A Major Hunt, Yesterday.
Waking up this morning to
Jeremy Hcunt hectoring the middle classes to donate more of that shrinking disposable income to charity.
A millionaire minister has risked angering the middle classes by lambasting the better-off for not giving enough money to charity.
Jeremy Hunt, the Culture Secretary, also believes they should do more to help their communities by volunteering.
I am too tired and cranky this morning to deconstruct this bilge, but it does bring up recent feelings that have been fulminating recently.
When the youth group I give my own time voluntarily to came back from the half term break I was told that at least several members that we knew of had been involved in criminal acts, had vandalised others personal property or bullied them, and, somehow worse, had been a little forthright about how they felt about the various youth group leaders who had been selflessly giving their time (and in one very dramatic case their health) to try to make their lives a little bit more comfortable.
Last week, when the snow was at it's worse, I dropped the car at the bottom of my hill (which becomes impassable once the ice sets in) only to have it broken into, 2 windows smashed, one which was electric, so some crack head could steal
my 16-month old daughters toy, which they later abandoned down the street; the cost of repairing the windows (luckily) was less than £150 - the cost of cleaning the glass, snow and water damage out of the car, nor the emotionally tiring arse-ache of ringing the (frankly useless) police or my insurer (who dutifully informed me I could claim for the damage after much the runaround, but would lose my no-claims and crank up my premiums massively next year) hasn't been ascertained yet.

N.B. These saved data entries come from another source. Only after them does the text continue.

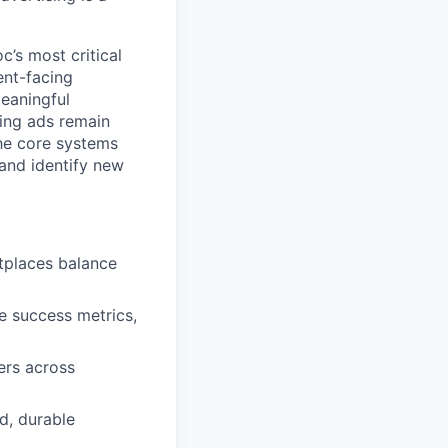
’s most critical
ent-facing
meaningful
ring ads remain
the core systems
 and identify new
etplaces balance
ne success metrics,
ers across
d, durable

These 2 events, and the fact that the impetus towards and ever expanding state hasn't slowed, have led me to a somewhat depressing conclusion:
the people of this land don't want change.
As such I am beginning to come to the same conclusion of Rand's character
John Galt came to:
that we are a nation of looters and mediocratists, and that the only way this will change is to stand well back and let it play out to the inevitable conclusion.
I will not be helping out at my youth group anymore; right or wrong to inflict collective punishment on innocents these are the product of multiple generations of looters who continue to perpetuate the current kleptocracy rather than take the
grips that need to be got; civil society is collapsing and sadly nothing I have seen, nor seemingly
that of my betters is indicating otherwise.
That's not say good things aren't still happening; my wallet fell out of my pocket and a school child turned it in to his teacher who handed it to my bank nearest me. It is just that for every good thing I am seeing 20 bad.
We are at a false dawn; Cameron promised much but appears to be as venal and corrupt as his new labour predecessors. I'm going back to bed; I've been working all night long.